Off-Price Chains See Fewer Closeouts; Plan Expansion

Off-price chains surged in recent years by cashing in on the closeout inventory tied to retail bankruptcies and store closures.

Whether or not those closeouts will continue to be as plentiful, however, remains to be seen as global markets return to some degree of normalcy even amid supply chain issues.

Burlington, Ross Stores, and TJX Companies (including Homegoods, Marshalls, and T.J. Maxx) were confident heading into the holiday season and remain so for the spring. But inventory is tight and there’s less room for the closeouts that drive off-price retailers’ business, which can be equal parts licensed and non-licensed brands.

Indeed, TJX is carrying a ”little less” in terms of luxury brands due in part to consumers adopting more casual attire, said CEO Ernie Herrman. That trend isn’t likely to be long-term and will change as markets fully reopen, Herrman said.

While inventory is likely to be tight in the near term, that is expected to change as supply chain bottlenecks ease starting around mid-year. This will create “more closeout opportunities for us in the future,” Ross Stores CEO Barbara Rentler said. In the meantime, Ross has seen more full-price selling, which typically accounts for 20-30% of sales.

“With the supply chain and the lack of inventory and the flow of goods, there will likely be less available for closeouts,” a licensing industry executive said. “A year ago it was the exact opposite where you had a ton of licensees and brands with excess inventory because of Covid with no place to go. Now it’s flipped a little bit because the inventory that is available is flying.”

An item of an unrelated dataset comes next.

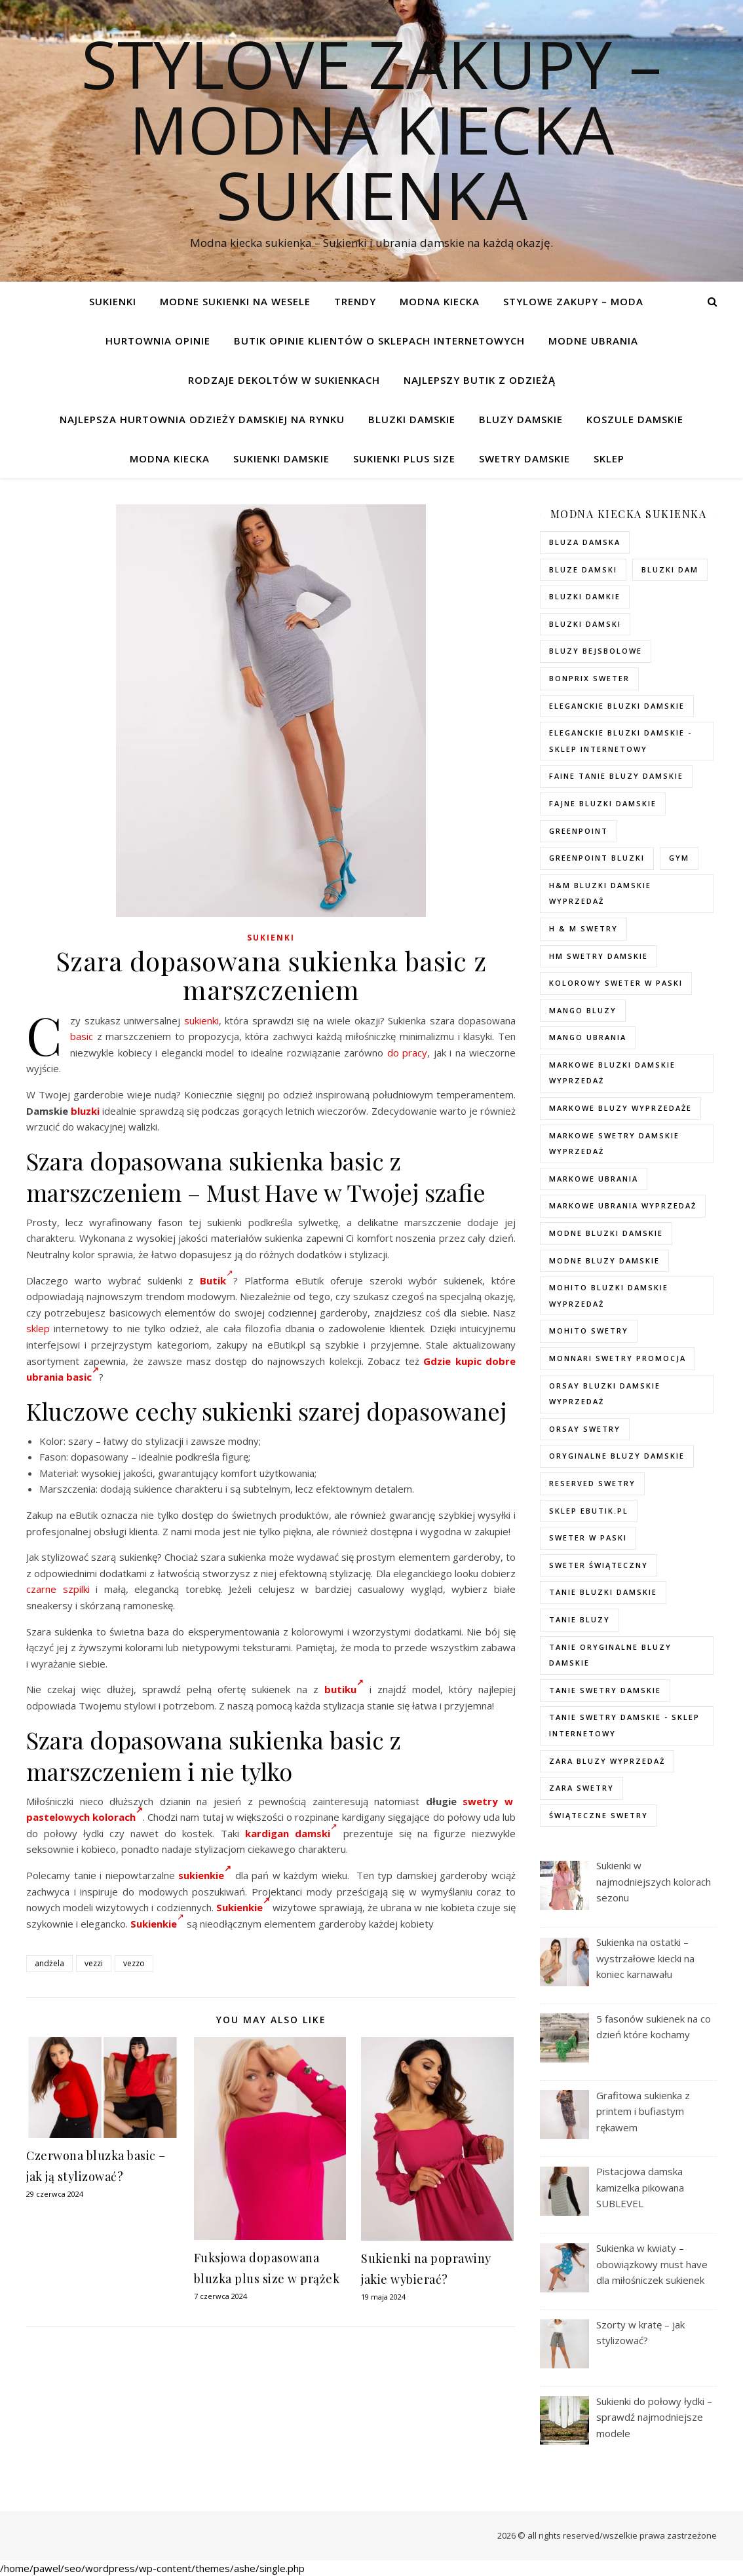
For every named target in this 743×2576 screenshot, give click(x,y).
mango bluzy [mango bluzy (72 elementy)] (583, 1010)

The inventory that is available stretches across all categories with an emphasis on home goods, where sales have been strong.  Sales rose 34% in the third quarter ended Sept. 30 at TJX’s Homegoods locations, for example, while the sales increase at the more apparel-oriented affiliate Marshalls was 11% during the same period. Overall, same-store sales at both TJX and Ross increased 14% in the third quarter.

“It’s a good time to be a buyer,” Rentler said. “Overall, it’s favorable, even with store closures. One would expect that over time, as retail settles after Covid, the market will get more bullish on creating more goods.”

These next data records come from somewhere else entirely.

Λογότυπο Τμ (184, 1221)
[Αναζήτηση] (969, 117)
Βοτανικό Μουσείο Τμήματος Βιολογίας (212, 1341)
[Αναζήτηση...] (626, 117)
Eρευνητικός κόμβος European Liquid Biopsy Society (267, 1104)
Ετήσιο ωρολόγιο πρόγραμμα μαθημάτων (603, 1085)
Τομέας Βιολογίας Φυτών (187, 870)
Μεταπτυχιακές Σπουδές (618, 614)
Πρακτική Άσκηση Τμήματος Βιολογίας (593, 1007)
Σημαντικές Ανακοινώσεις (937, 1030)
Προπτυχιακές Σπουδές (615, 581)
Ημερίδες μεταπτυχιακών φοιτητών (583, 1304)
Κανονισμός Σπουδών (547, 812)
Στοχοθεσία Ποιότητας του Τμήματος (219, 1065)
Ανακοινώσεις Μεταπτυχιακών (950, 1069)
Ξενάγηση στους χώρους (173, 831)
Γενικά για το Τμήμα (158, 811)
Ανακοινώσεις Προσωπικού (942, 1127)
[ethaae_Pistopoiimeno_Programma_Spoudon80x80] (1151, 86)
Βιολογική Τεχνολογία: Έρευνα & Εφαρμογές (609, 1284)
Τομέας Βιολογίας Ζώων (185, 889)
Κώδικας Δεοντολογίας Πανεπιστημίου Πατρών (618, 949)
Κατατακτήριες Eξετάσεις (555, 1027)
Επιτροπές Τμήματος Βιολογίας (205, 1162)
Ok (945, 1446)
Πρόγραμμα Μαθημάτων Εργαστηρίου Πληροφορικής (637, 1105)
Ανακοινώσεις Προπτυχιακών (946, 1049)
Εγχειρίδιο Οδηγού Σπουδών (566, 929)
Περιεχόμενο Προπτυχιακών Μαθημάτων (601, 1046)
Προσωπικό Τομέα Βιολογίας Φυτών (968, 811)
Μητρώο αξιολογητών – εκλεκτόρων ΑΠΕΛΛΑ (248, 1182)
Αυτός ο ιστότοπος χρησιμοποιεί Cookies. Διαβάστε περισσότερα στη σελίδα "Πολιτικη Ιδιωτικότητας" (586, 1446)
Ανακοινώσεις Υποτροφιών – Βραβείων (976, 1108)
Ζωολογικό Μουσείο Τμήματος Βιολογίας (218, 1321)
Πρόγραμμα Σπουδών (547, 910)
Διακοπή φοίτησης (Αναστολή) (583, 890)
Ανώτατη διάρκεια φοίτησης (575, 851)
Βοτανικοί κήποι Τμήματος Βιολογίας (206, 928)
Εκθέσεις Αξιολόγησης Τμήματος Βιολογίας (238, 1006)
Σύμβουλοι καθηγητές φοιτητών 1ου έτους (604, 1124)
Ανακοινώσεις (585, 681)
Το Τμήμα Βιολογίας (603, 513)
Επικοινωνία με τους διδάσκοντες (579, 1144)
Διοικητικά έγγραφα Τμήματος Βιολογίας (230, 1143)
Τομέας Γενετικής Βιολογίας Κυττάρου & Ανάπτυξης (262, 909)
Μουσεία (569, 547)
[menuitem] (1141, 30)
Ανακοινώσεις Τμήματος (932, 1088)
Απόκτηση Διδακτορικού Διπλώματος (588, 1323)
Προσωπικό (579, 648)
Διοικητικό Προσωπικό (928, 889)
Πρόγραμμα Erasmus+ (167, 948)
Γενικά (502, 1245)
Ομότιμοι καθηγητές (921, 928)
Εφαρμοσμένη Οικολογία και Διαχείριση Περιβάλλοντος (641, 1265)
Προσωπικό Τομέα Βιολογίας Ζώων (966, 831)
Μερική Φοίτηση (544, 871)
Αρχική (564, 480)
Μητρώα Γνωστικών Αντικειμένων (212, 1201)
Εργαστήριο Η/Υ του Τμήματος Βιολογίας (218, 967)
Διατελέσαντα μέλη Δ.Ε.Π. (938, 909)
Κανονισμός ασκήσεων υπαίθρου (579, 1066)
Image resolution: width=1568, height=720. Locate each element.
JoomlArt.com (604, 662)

Yet unloading excess inventory to off-price retailers still remains the last resort for many suppliers. And if not as much of that inventory is available this year, that could spell trouble for chains with an eye on expansion.

TJX plans to open 170 stores this year before returning to the more typical 200 stores in 2023, Chief Financial Officer Scott Goldenberg said. Both Burlington and Ross, which operate under its own banner as well as dd’s Discount, plan to add 100 locations this year. Burlington, which has 761 stores, has a long-term target of 2,000 locations, while Ross, with 1,529 stores, is targeting 3,000.

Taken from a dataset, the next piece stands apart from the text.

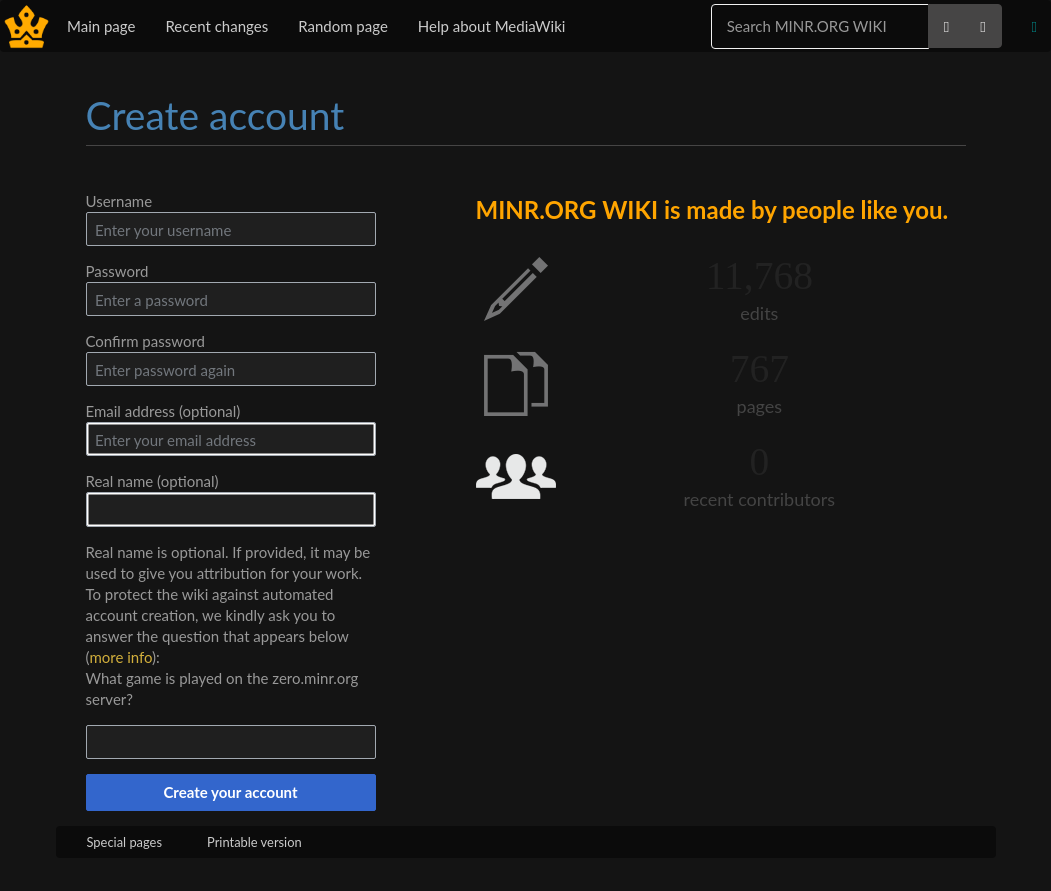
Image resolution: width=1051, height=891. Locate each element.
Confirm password (145, 341)
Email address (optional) (163, 411)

Ultimately, off-price chains will benefit from other retailers’ woes as they have in the past, said Ike Boruchow, an analyst at Wells Fargo.

“The unexpected events of 2020 have driven many retailer bankruptcies and thus, severe inventory dislocations,” Boruchow said. “The last time a similar dynamic occurred was back in 2008, which was followed by a decade of off-price share gains and stable performance.”